On ne simplifie pas le Code du travail, on le complexifie

Une autre chose est sure : il ne suffit pas de jouer aux vases communicants en ouvrant grand les vannes de la négociation collective pour simplifier le Code du travail. Le projet compte déjà 131 pages, regroupés en 52 articles et c’est sans compter les décrets. Tous, nous sommes dans un état d’écœurement, las d’être gavés par ces boulimiques de l’activité législative.

Et rien ne changera tant que le droit du travail sera perçu uniquement comme un vecteur d’efficacité économique qu’il convient de changer à chaque soubresaut du PIB et du taux de chômage. Rien ne changera non plus tant que l’on fera croire que l’essor de la négociation collective ira de pair avec un rétrécissement de la loi.

Ouvrons les yeux, car c’est l’inverse qui se produit : plus le champ de la négociation collective s’ouvre, plus le nombre d’habilitations légales augmente et le Code du travail se complexifie.
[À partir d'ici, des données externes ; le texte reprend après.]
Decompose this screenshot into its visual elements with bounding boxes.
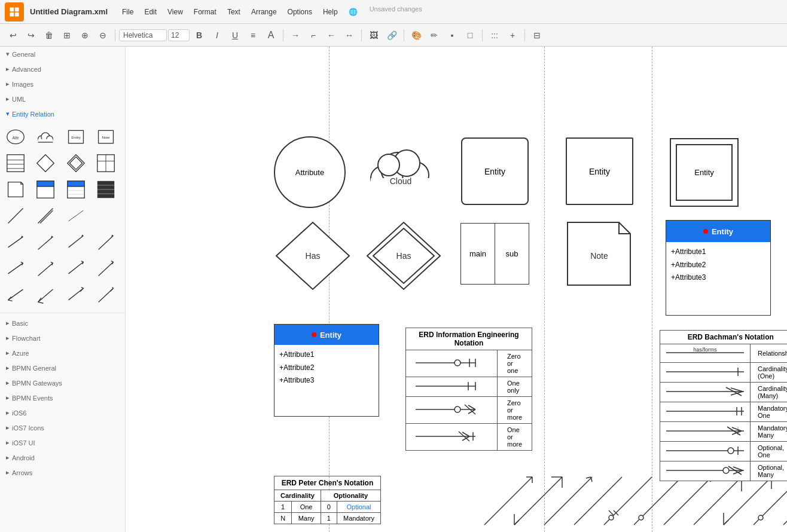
shape-attribute[interactable]: Attr [4, 125, 28, 149]
sidebar-section-android[interactable]: ▸ Android [0, 450, 125, 465]
sidebar-section-entity-relation[interactable]: ▾ Entity Relation [0, 106, 125, 121]
menu-options[interactable]: Options [283, 5, 317, 19]
pc-num-1: 1 [274, 502, 292, 513]
blue-entity-1[interactable]: Entity +Attribute1 +Attribute2 +Attribut… [666, 220, 771, 316]
shape-arrow-line-2[interactable] [33, 230, 57, 254]
line-color-button[interactable]: ✏ [426, 27, 443, 44]
menu-text[interactable]: Text [222, 5, 245, 19]
fill-color-button[interactable]: 🎨 [408, 27, 425, 44]
font-size-input[interactable]: 12 [168, 29, 190, 41]
split-entity[interactable]: main sub [460, 223, 529, 285]
align-button[interactable]: ≡ [245, 27, 261, 44]
shape-entity-table[interactable] [4, 151, 28, 175]
shape-entity-split[interactable] [94, 151, 118, 175]
bold-button[interactable]: B [191, 27, 208, 44]
sidebar-section-bpmn-gateways[interactable]: ▸ BPMN Gateways [0, 375, 125, 390]
bachman-label-cardinality-one: Cardinality (One) [751, 363, 788, 383]
shape-arrow-line-4[interactable] [94, 230, 118, 254]
zoom-out-button[interactable]: ⊖ [94, 27, 111, 44]
canvas-area[interactable]: Attribute Cloud Entity E [126, 47, 787, 532]
delete-button[interactable]: 🗑 [41, 27, 57, 44]
font-selector[interactable]: Helvetica [119, 29, 167, 41]
shape-crow-2[interactable] [33, 283, 57, 307]
shape-entity-blue-2[interactable] [64, 178, 88, 201]
sidebar-section-basic[interactable]: ▸ Basic [0, 316, 125, 331]
link-button[interactable]: 🔗 [383, 27, 400, 44]
shape-fork-2[interactable] [33, 256, 57, 280]
fontsize-a-button[interactable]: A [263, 27, 279, 44]
bachman-row-mandatory-many: Mandatory, Many [660, 422, 788, 442]
sidebar-section-ios7-icons[interactable]: ▸ iOS7 Icons [0, 420, 125, 435]
shape-fork-1[interactable] [4, 256, 28, 280]
cloud-shape[interactable]: Cloud [365, 136, 437, 202]
sidebar-section-flowchart[interactable]: ▸ Flowchart [0, 331, 125, 346]
sidebar-section-bpmn-events[interactable]: ▸ BPMN Events [0, 390, 125, 405]
menu-view[interactable]: View [163, 5, 188, 19]
shape-fork-3[interactable] [64, 256, 88, 280]
sidebar-section-azure[interactable]: ▸ Azure [0, 346, 125, 360]
arrow-left-button[interactable]: ← [323, 27, 340, 44]
shape-lines-dark[interactable] [94, 178, 118, 201]
note-shape[interactable]: Note [565, 220, 633, 288]
entity-box-double-wrapper[interactable]: Entity [670, 138, 739, 207]
pc-cardinality-2: Many [292, 513, 321, 524]
menu-edit[interactable]: Edit [139, 5, 161, 19]
fill-style-button[interactable]: ▪ [444, 27, 460, 44]
shape-line-diagonal-2[interactable] [33, 204, 57, 228]
shape-entity-plain[interactable]: Entity [64, 125, 88, 149]
sidebar-section-images[interactable]: ▸ Images [0, 77, 125, 91]
shape-diamond-single[interactable] [33, 151, 57, 175]
menu-arrange[interactable]: Arrange [246, 5, 282, 19]
menu-file[interactable]: File [117, 5, 138, 19]
blue-entity-attr4: +Attribute1 [279, 348, 374, 362]
fit-page-button[interactable]: ⊞ [59, 27, 75, 44]
sidebar-section-advanced[interactable]: ▸ Advanced [0, 62, 125, 77]
panel-button[interactable]: ⊟ [529, 27, 545, 44]
shape-line-empty[interactable] [94, 204, 118, 228]
svg-line-39 [40, 210, 53, 223]
shape-arrow-line-1[interactable] [4, 230, 28, 254]
shape-entity-blue[interactable] [33, 178, 57, 201]
svg-rect-29 [67, 186, 84, 198]
diamond-has-2[interactable]: Has [365, 220, 443, 292]
shape-arrow-line-3[interactable] [64, 230, 88, 254]
arrow-right-button[interactable]: → [287, 27, 304, 44]
globe-icon[interactable]: 🌐 [344, 5, 362, 19]
image-button[interactable]: 🖼 [365, 27, 382, 44]
elbow-button[interactable]: ⌐ [305, 27, 322, 44]
sidebar-section-ios6[interactable]: ▸ iOS6 [0, 405, 125, 420]
menu-help[interactable]: Help [318, 5, 343, 19]
entity-box-2[interactable]: Entity [566, 137, 633, 205]
diamond-has-1[interactable]: Has [274, 220, 352, 292]
attribute-shape[interactable]: Attribute [274, 136, 346, 208]
shape-cloud[interactable] [33, 125, 57, 149]
shape-line-thin[interactable] [64, 204, 88, 228]
shape-crow-1[interactable] [4, 283, 28, 307]
shape-note-single[interactable] [4, 178, 28, 201]
optional-one-symbol [666, 445, 744, 457]
zoom-in-button[interactable]: ⊕ [77, 27, 93, 44]
line-style-button[interactable]: □ [462, 27, 478, 44]
blue-entity-2[interactable]: Entity +Attribute1 +Attribute2 +Attribut… [274, 324, 379, 417]
sidebar-section-general[interactable]: ▾ General [0, 47, 125, 62]
shape-crow-3[interactable] [64, 283, 88, 307]
italic-button[interactable]: I [209, 27, 225, 44]
shape-entity-note[interactable]: Note [94, 125, 118, 149]
menu-format[interactable]: Format [189, 5, 221, 19]
canvas[interactable]: Attribute Cloud Entity E [126, 47, 787, 532]
shape-line-diagonal-1[interactable] [4, 204, 28, 228]
shape-crow-4[interactable] [94, 283, 118, 307]
sidebar-section-bpmn-general[interactable]: ▸ BPMN General [0, 360, 125, 375]
arrow-both-button[interactable]: ↔ [341, 27, 358, 44]
shape-diamond-double[interactable] [64, 151, 88, 175]
undo-button[interactable]: ↩ [5, 27, 22, 44]
add-button[interactable]: + [504, 27, 521, 44]
sidebar-section-ios7-ui[interactable]: ▸ iOS7 UI [0, 435, 125, 450]
entity-box-1[interactable]: Entity [461, 137, 529, 205]
underline-button[interactable]: U [227, 27, 243, 44]
grid-button[interactable]: ::: [486, 27, 503, 44]
redo-button[interactable]: ↪ [23, 27, 39, 44]
sidebar-section-arrows[interactable]: ▸ Arrows [0, 465, 125, 480]
shape-fork-4[interactable] [94, 256, 118, 280]
sidebar-section-uml[interactable]: ▸ UML [0, 91, 125, 106]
Pour quel résultat ? Trois lois, un Code du travail évidé, pour seulement huit accords de maintien de l’emploi et aucun accord de mobilité interne !

Surtout, est-on si sûr que les normes négociées offrent tous les gages attendus dans un État de droit ? Les accords sont-ils si clairs, si accessibles ? Sans doute pas.
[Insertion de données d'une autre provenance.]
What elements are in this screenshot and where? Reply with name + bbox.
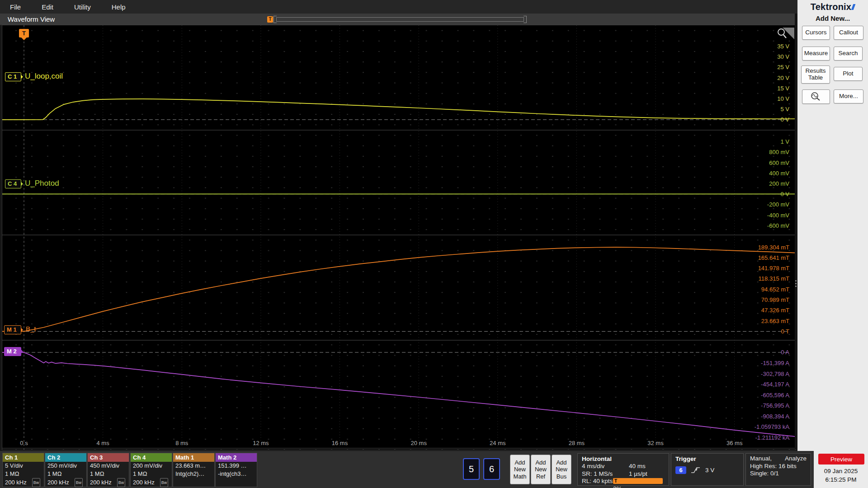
x-tick-label: 24 ms [490,440,506,446]
channel-badge-title: Ch 2 [45,453,86,462]
channel-handle-m1[interactable]: M 1 [4,325,21,334]
overview-trigger-marker: T [267,16,273,23]
channel-label-m1: B_t [26,325,36,333]
rising-edge-icon [691,466,701,474]
y-tick-label: -151.399 A [761,360,789,366]
y-tick-label: -302.798 A [761,371,789,377]
math-badge-title: Math 2 [216,453,257,462]
channel5-button[interactable]: 5 [463,458,480,480]
y-tick-label: 0 V [780,116,789,123]
waveform-display[interactable]: 0 s4 ms8 ms12 ms16 ms20 ms24 ms28 ms32 m… [2,25,796,450]
acquisition-analyze: Analyze [785,455,807,463]
channel-handle-c1[interactable]: C 1 [5,72,21,81]
channel-handle-m2[interactable]: M 2 [4,347,21,356]
trigger-badge[interactable]: Trigger 6 3 V [671,453,744,486]
menu-help[interactable]: Help [112,3,126,11]
waveform-view-header: Waveform View T [0,14,795,25]
acquisition-badge[interactable]: Manual,Analyze High Res: 16 bits Single:… [745,453,811,486]
channel-scale: 250 mV/div [45,462,86,470]
waveform-svg: 0 s4 ms8 ms12 ms16 ms20 ms24 ms28 ms32 m… [2,25,796,450]
y-tick-label: 47.326 mT [761,307,789,314]
add-new-math-button[interactable]: Add New Math [510,455,530,484]
channel-scale: 200 mV/div [131,462,172,470]
x-tick-label: 32 ms [647,440,664,446]
results-table-button[interactable]: Results Table [801,66,830,84]
record-length: RL: 40 kpts [582,478,613,488]
y-tick-label: 23.663 mT [761,318,789,324]
callout-button[interactable]: Callout [834,26,863,40]
settings-bar: Ch 1 5 V/div 1 MΩ 200 kHzBw Ch 2 250 mV/… [0,451,814,488]
cursors-button[interactable]: Cursors [802,26,830,40]
zoom-tool-button[interactable] [802,89,830,104]
sample-rate: SR: 1 MS/s [582,470,629,478]
logo-slash-icon [851,4,856,10]
horizontal-badge[interactable]: Horizontal 4 ms/div40 ms SR: 1 MS/s1 µs/… [577,453,669,486]
y-tick-label: 189.304 mT [758,244,789,251]
y-tick-label: 70.989 mT [761,296,789,303]
corner-panel: Preview 09 Jan 2025 6:15:25 PM [814,451,868,488]
channel-scale: 450 mV/div [88,462,129,470]
menu-edit[interactable]: Edit [42,3,53,11]
horizontal-scale: 4 ms/div [582,463,629,470]
channel-impedance: 1 MΩ [131,470,172,478]
y-tick-label: 200 mV [769,180,789,187]
plot-button[interactable]: Plot [834,67,863,81]
acquisition-resolution: High Res: 16 bits [750,463,797,470]
magnifier-waveform-icon [810,92,822,102]
y-tick-label: 25 V [777,64,789,70]
plot-zoom-icon[interactable] [776,27,794,42]
y-tick-label: 800 mV [769,149,789,155]
trace-c1[interactable] [2,99,796,120]
y-tick-label: -605.596 A [761,392,789,399]
menu-utility[interactable]: Utility [74,3,91,11]
more-button[interactable]: More... [834,89,863,103]
menu-file[interactable]: File [10,3,21,11]
channel-badge-ch1[interactable]: Ch 1 5 V/div 1 MΩ 200 kHzBw [2,453,44,487]
channel-bandwidth: 200 kHzBw [45,478,86,487]
x-tick-label: 4 ms [97,440,110,446]
trigger-source-badge: 6 [675,466,686,474]
trace-m2[interactable] [2,352,796,436]
y-tick-label: 15 V [777,85,789,92]
time-display: 6:15:25 PM [814,476,868,483]
y-tick-label: -600 mV [767,222,789,229]
divider-grip-icon[interactable] [795,280,797,282]
measure-button[interactable]: Measure [802,47,830,61]
record-view-window[interactable] [276,17,524,22]
channel-badge-ch4[interactable]: Ch 4 200 mV/div 1 MΩ 200 kHzBw [130,453,172,487]
acquisition-sequence: Single: 0/1 [750,470,779,478]
channel-badge-title: Ch 4 [131,453,172,462]
channel-badge-ch2[interactable]: Ch 2 250 mV/div 1 MΩ 200 kHzBw [45,453,87,487]
math-expression: Intg(ch2)… [173,470,214,478]
y-tick-label: -454.197 A [761,381,789,388]
add-new-ref-button[interactable]: Add New Ref [531,455,551,484]
magnifier-icon [776,28,788,40]
trace-m1[interactable] [2,247,796,331]
trigger-position-flag[interactable]: T [19,29,29,38]
y-tick-label: -200 mV [767,201,789,208]
math1-badge[interactable]: Math 1 23.663 m… Intg(ch2)… [173,453,215,487]
y-tick-label: 5 V [780,106,789,113]
math-expression: -intg(ch3… [216,470,257,478]
search-button[interactable]: Search [834,47,863,61]
y-tick-label: -400 mV [767,212,789,219]
channel-scale: 5 V/div [3,462,44,470]
channel-badge-ch3[interactable]: Ch 3 450 mV/div 1 MΩ 200 kHzBw [87,453,129,487]
math2-badge[interactable]: Math 2 151.399 … -intg(ch3… [215,453,257,487]
y-tick-label: 30 V [777,53,789,60]
x-tick-label: 8 ms [175,440,189,446]
channel6-button[interactable]: 6 [483,458,500,480]
sidebar: Tektronix Add New... Cursors Callout Mea… [797,0,868,488]
date-display: 09 Jan 2025 [814,468,868,474]
add-new-title: Add New... [797,14,868,22]
math-badge-title: Math 1 [173,453,214,462]
y-tick-label: -756.995 A [761,402,789,409]
y-tick-label: -908.394 A [761,413,789,420]
preview-button[interactable]: Preview [818,454,864,465]
horizontal-duration: 40 ms [629,463,646,470]
y-tick-label: 141.978 mT [758,265,789,272]
add-new-bus-button[interactable]: Add New Bus [552,455,571,484]
y-tick-label: 1 V [780,138,789,145]
channel-handle-c4[interactable]: C 4 [5,179,21,188]
record-view-control[interactable]: T [264,15,527,23]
L'entreprise, espace de confidentialité et de pouvoir ?

Le gouvernement lui-même n’a pas pas pensé utile de faire précéder son projet de loi d’une concertation entre interlocuteurs sociaux comme lui impose l’article L. 1 du Code du travail. Et ils seront moins encore à l’avenir, le projet reconnaissant à l’employeur le pouvoir de s’opposer à la publicité des accords conclus "s’il estime que sa diffusion serait préjudiciable à l’entreprise".

Bas les masques : voilà le secret des affaires qui revient contre l’accès au droit, la liberté syndicale et la liberté d’information. Là apparaît la véritable conception de l’entreprise portée par le gouvernement : un espace de confidentialité et de pouvoir. Il n’est plus question pour le droit du travail d’encadrer ce pouvoir privé, de chercher à le civiliser, d’en faire un espace public et démocratique.

Il convient de le renforcer, de le légitimer et le libérer afin qu’il puisse enfin agir dans "l’intérêt de l’entreprise", de son "bon fonctionnement" et de sa "compétitivité", même si cela signifie accroître le risque d’arbitraire, imposer des sacrifices aux salariés, des limitations à leurs droits individuels, et des atteintes à leur santé.

Un nouvel imaginaire nous est proposé. Malheureusement, il ne fait pas rêver !

http://m.leplus.nouvelobs.com/contribution/1483974-reforme-du-droit-du-travail-un-projet-incoherent-et-dangereux-c-est-une-regression.html#

Josepha Dirringer est juriste, maître de conférences à l’université de Rennes 1. Spécialiste en droit du travail, ses travaux de recherche portent sur le droit de la négociation et la transformation des sources en droit du travail, question qui a fait l’objet de sa thèse. Co-auteure du livre "Le Code du travail en sursis ?" paru en 2015 aux éditions Syllepse, elle est aujourd’hui investie dans la Commission "Pour un autre Code du travail", composée d’une dizaine d’enseignants-chercheurs en droit du travail. Cette commission ambitionne, en lien avec certaines organisations syndicales, d’élaborer un Code du travail qui soit protecteur des salariés et des demandeurs d’emploi. Elle est, par ailleurs, proche du Front de gauche.